There is someone with a pneumatic drill in the vicinity. I live in an exceptionally (relatively speaking) quiet spot and it feels as though some alien, and not the friendly kind, has landed and is letting me know of its intentions, which are all about – well, invasion. If I ignore it perhaps it will go away.
So, lets talk about Mother’s Day. Sweet Daughter came with a card that said lovely things, later we went for meal out, and Son sent me a musical e-card and a recording of him with his barbershop band crooning a love song. I don’t care how much the miserable gits bang on about all this being an invention of the card industry, we need our small and large festivals, our special days, and I’m for them – yes, even pancake day – the more the better, I say; both pancakes and festivals. Mother’s Day can be a bit of a loaded one, of course, if you have had a conflicted or downright bad relationship with the mater, but even I managed a card with a photo of a large-eyed rabbit on it and a bunch of daffodils from my garden. She is getting better at taking these tokens of daughterly affection but did immediately point me in the direction of the sumptuous basket of flowers and big expensive-looking card my sister had sent. How nice, I said. She doesn’t actually find it that easy to receive gifts from me, but neither does it sit well if I don’t give. The classic occasion was the time when I had been instructed several times, and in no uncertain terms, not to bring anything at all for a birthday bash she was having in London – no card, present – nothing, and especially not the cake I had planned to make because she didn’t, repeat didn’t, want that or anything else and was that understood? Well the upshot was that I was the only one who arrived empty-handed. My sister made a speech and then there were murmurings to the effect that it was a shame no-one had thought to bring a cake. The mater looked at me, suitably stricken, and got, basically, what she wanted. So you could say it all worked out a treat.

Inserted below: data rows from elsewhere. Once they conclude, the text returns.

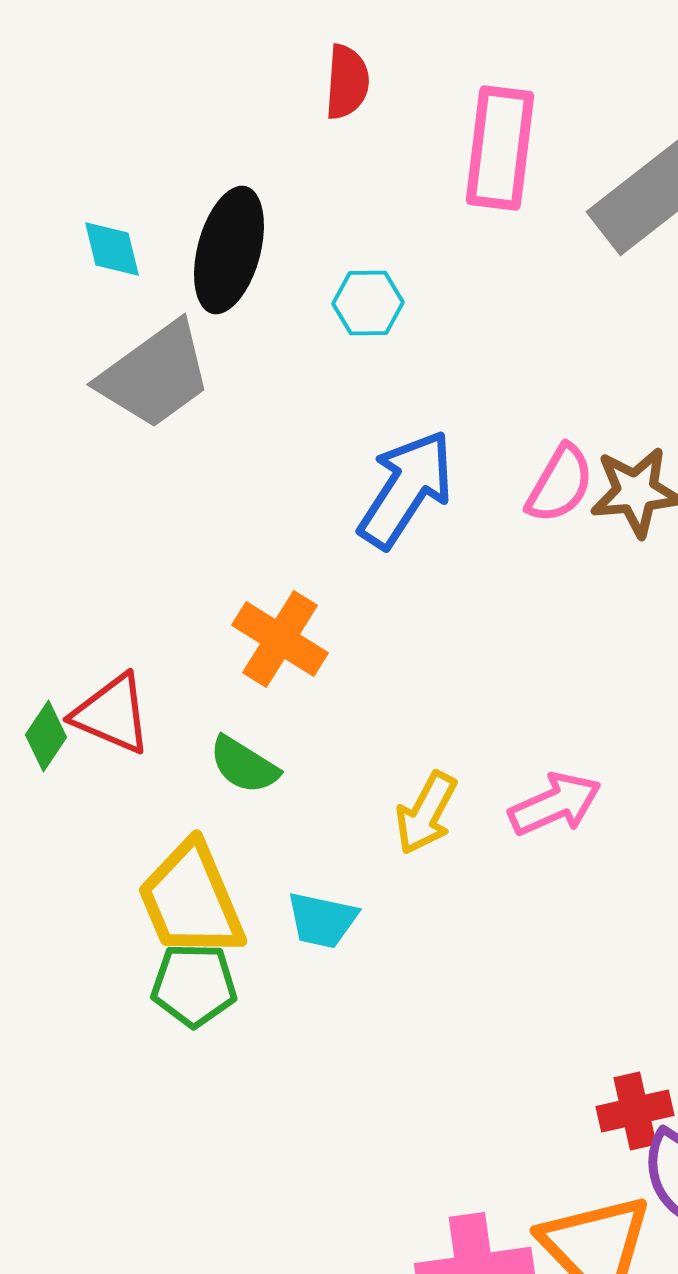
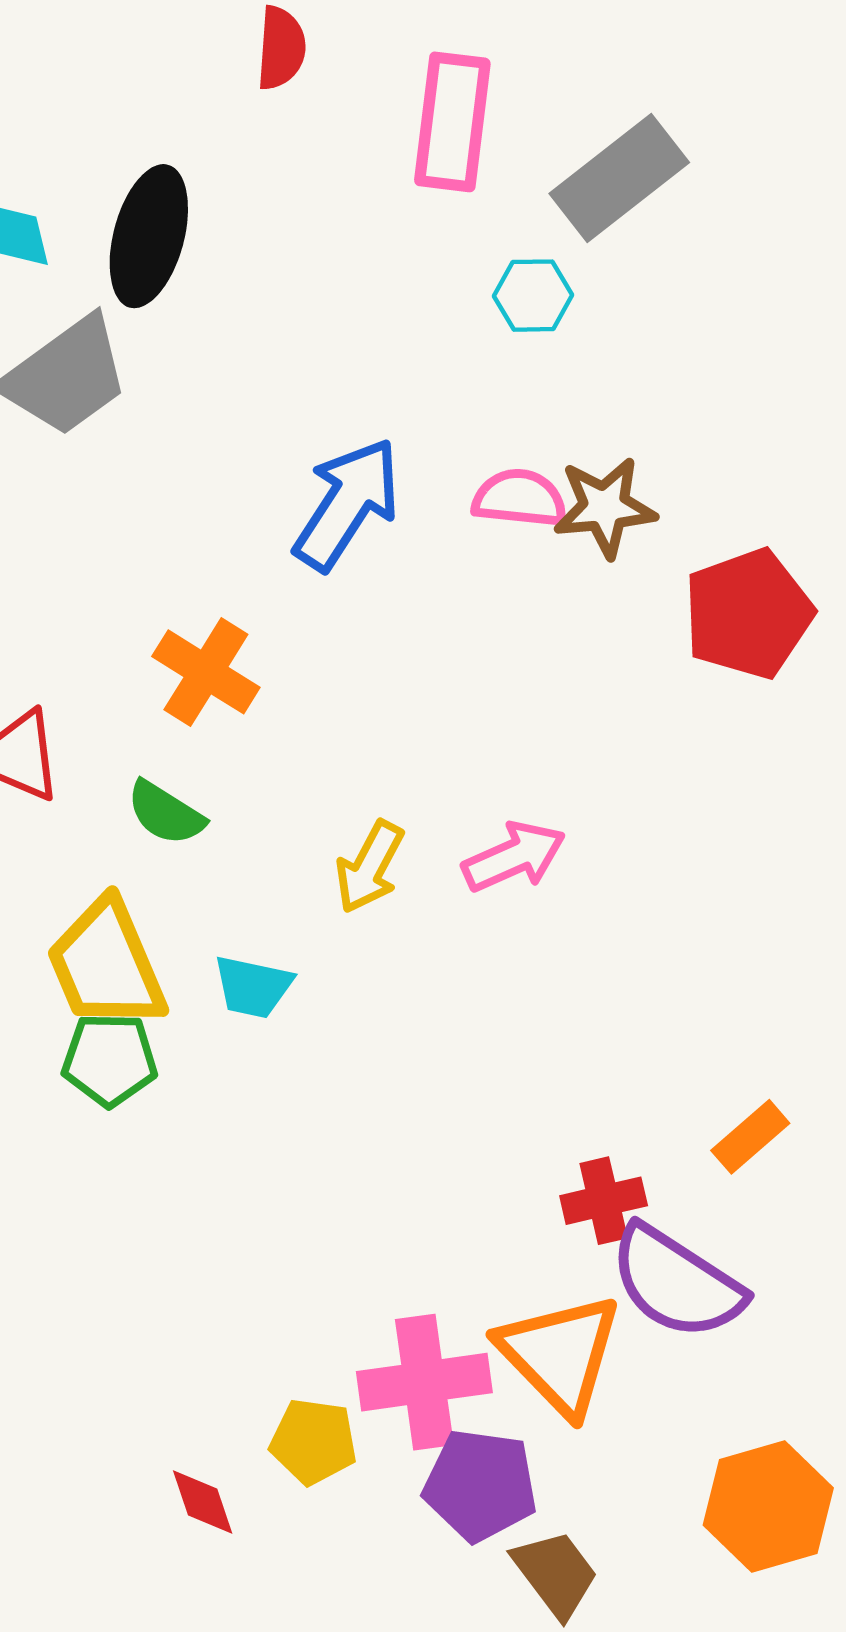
cyan hexagon: (368, 303) -> (533, 296), moved
pink semicircle: (560, 484) -> (520, 498), turned -114

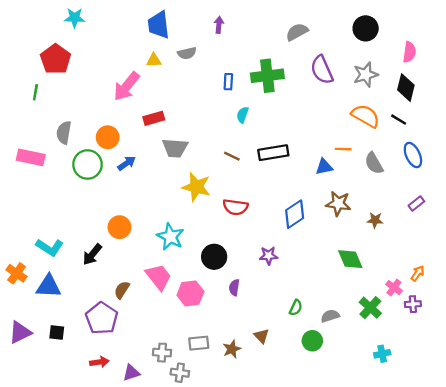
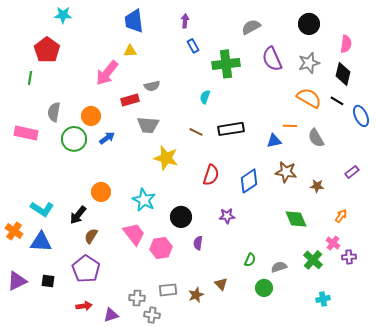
gray semicircle: (187, 53) -> (152, 86), moved
blue rectangle: (228, 82) -> (193, 46), moved, turned -32
blue ellipse: (413, 155) -> (361, 116), moved
red semicircle: (235, 207) -> (211, 175), moved, turned -80
orange arrow: (418, 273) -> (341, 216), moved
brown semicircle: (122, 290) -> (91, 236), moved

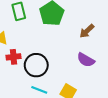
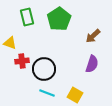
purple semicircle: (86, 60) -> (92, 64), turned -102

But what am I doing sitting here in my red, white and tinsel pyjamas that are becoming almost as much as an established part of my sartorial repertoire as my purple trousers? I should be getting dressed and ready to go to a certain shrink-artiste in Brighton, getting stuff in the post, shopping for salad and spring onions, writing the next bit of my woman-on-the-edge-with-a-shrink-and-cigarette-habit thing. I think I will carry on sitting here a while – not do anything, and see what happens. The drilling has stopped. Silence.